Charles Kuentz was born on February 18, 1897 in the village of Ranspach in Alsace, then part of the German empire under Kaiser Wilhelm II.
Conscripted into the imperial army in 1916, he found himself on the losing side when the first World War ended in 1918 but soon afterwards became a French citizen when France recovered Alsace, a territory it had lost after a previous war, in 1871.
"I thought I was the last World War I German veteran, that's what the German reporters told me," Kuentz told AFP in an interview, but conceded that he might be only one of a few survivors.
After World War II broke out, Kuentz was again called up, this time by the French army in 1940.
He was soon demobilised, because of his age and family responsibilities, and went to live in the city of Colmar, which reverted to Germany when Adolf Hitler's army occupied France and again annexed Alsace and its twin province of Lorraine until its defeat in May 1945.
"My father, who died at the age of 92, changed nationalities five times and I did four times," said Kuentz.
He showed no bitterness, even though his eldest son died in 1944, wearing the uniform of Hitler's Waffen SS which he, like other Alsatians, had been forced to don.

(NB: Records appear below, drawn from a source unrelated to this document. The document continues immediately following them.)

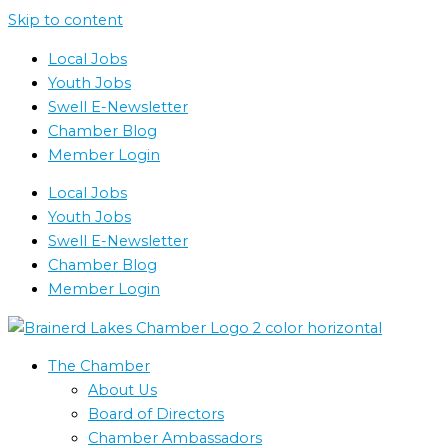
Skip to content
Local Jobs
Youth Jobs
Swell E-Newsletter
Chamber Blog
Member Login
Local Jobs
Youth Jobs
Swell E-Newsletter
Chamber Blog
Member Login
The Chamber
About Us
Board of Directors
Chamber Ambassadors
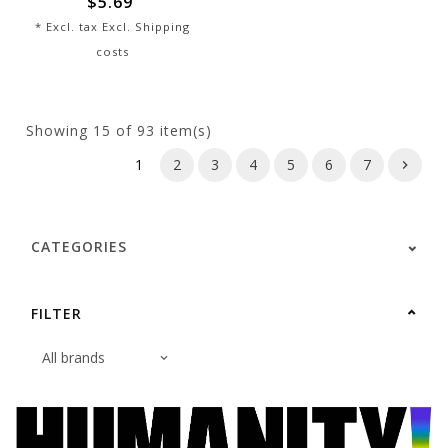
$5.69
* Excl. tax Excl.
Shipping
costs
Showing
15
of 93 item(s)
1
2
3
4
5
6
7
CATEGORIES
FILTER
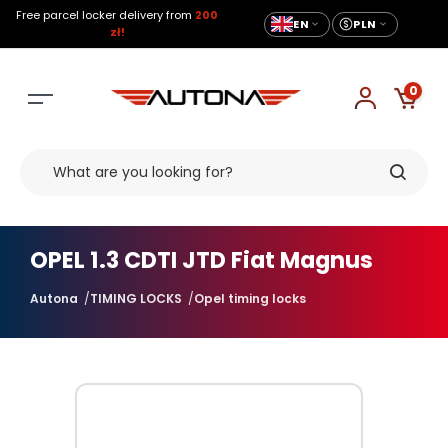
Free parcel locker delivery from
200
EN
PLN
zł!
0
OPEL 1.3 CDTI JTD Fiat Magnus
Autona
TIMING LOCKS
Opel timing locks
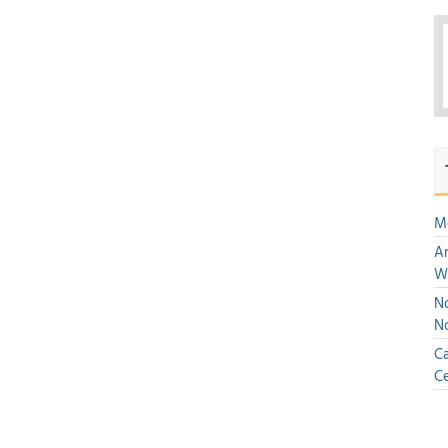
M
An
W
No
N
Ca
Ce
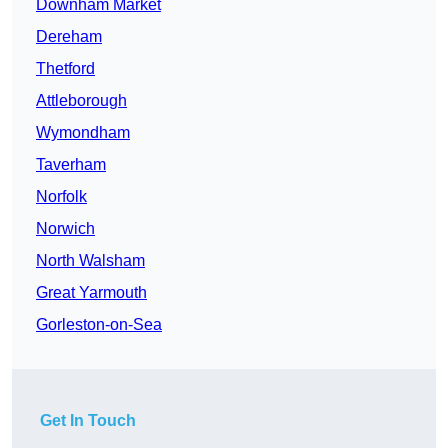
Downham Market
Dereham
Thetford
Attleborough
Wymondham
Taverham
Norfolk
Norwich
North Walsham
Great Yarmouth
Gorleston-on-Sea
Get In Touch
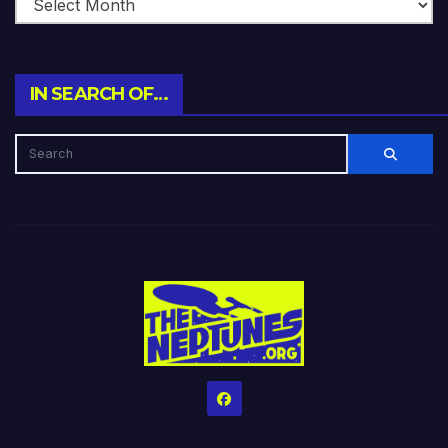
IN SEARCH OF…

Today, Kuentz still lives in Colmar, close to his son and daughter, aged 70 and 74.
Speaking alternately in French, German and Alsatian, he said he did not often reflect upon his wartime experiences, but he recalled the bitter cold on the eastern front in Russia, where temperatures fell to minus 40 degrees Celsius (minus 40 Fahrenheit).
There, as in Flanders and in the Champagne region, east of Paris, where a final German offensive was broken by the US Army, he remembers the soaking uniforms, the rats and the ever-present fear of death.
The Germans mistrusted the Alsatians and refused to grant them leave, fearing that they would desert, and Kuentz believes that his life was saved when he stood up to a German captain.
"I told him that I would not go back to the front," he said. "The next day I was allowed to take a few days' leave and during that time my regiment suffered heavy losses."
At 107, Kuentz has some problems with his hearing and walks with difficulty, but he eats well, reads the newspapers regularly and attributes his long life to "doing everything in moderation."
He has given about 30 interviews in recent months but, while he admits to being a little tired, he stresses that he has "a duty to bear witness" for future generations.
"Pass on the memory of the Great War, because this tragedy must never be forgotten, otherwise it will happen again," he said.